= Beginning of Section =

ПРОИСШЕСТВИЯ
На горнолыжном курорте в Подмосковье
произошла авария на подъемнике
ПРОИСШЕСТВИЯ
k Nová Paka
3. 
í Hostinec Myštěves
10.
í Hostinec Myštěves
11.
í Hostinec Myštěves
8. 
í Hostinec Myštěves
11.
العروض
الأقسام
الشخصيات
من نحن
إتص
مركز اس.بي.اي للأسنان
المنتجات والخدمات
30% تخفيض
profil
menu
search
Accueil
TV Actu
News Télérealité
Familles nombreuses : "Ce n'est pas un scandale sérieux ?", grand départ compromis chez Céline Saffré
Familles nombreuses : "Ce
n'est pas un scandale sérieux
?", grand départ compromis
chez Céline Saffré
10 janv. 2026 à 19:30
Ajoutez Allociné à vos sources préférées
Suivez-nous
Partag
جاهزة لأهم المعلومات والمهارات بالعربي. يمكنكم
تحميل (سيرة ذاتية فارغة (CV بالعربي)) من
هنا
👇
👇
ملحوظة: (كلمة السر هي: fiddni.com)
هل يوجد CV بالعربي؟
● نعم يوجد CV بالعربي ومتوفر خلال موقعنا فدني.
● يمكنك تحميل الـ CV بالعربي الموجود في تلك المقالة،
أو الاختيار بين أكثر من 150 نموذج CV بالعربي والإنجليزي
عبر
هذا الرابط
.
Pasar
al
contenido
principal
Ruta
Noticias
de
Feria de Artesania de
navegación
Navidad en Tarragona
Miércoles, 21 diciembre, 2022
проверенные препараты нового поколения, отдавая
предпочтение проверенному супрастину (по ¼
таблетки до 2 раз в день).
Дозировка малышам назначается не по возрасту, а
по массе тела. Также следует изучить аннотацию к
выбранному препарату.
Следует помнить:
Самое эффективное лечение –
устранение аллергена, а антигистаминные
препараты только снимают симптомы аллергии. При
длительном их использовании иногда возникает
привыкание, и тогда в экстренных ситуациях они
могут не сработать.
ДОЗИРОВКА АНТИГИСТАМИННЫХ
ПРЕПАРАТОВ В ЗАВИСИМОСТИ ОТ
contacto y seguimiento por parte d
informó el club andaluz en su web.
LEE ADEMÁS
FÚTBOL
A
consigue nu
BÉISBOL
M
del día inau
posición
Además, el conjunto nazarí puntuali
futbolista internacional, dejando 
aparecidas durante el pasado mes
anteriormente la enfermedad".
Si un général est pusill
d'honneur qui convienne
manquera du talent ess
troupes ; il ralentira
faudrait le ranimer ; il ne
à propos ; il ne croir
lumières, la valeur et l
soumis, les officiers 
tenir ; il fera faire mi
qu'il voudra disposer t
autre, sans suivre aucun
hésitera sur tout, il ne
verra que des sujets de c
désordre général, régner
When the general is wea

= End of Section =

DIRECTIONS:
Among the entries above, identify all lines with "بالعربي" and copy them.

SOLUTION TO THIS PROBLEM:
جاهزة لأهم المعلومات والمهارات بالعربي. يمكنكم
تحميل (سيرة ذاتية فارغة (CV بالعربي)) من
هل يوجد CV بالعربي؟
● نعم يوجد CV بالعربي ومتوفر خلال موقعنا فدني.
● يمكنك تحميل الـ CV بالعربي الموجود في تلك المقالة،
أو الاختيار بين أكثر من 150 نموذج CV بالعربي والإنجليزي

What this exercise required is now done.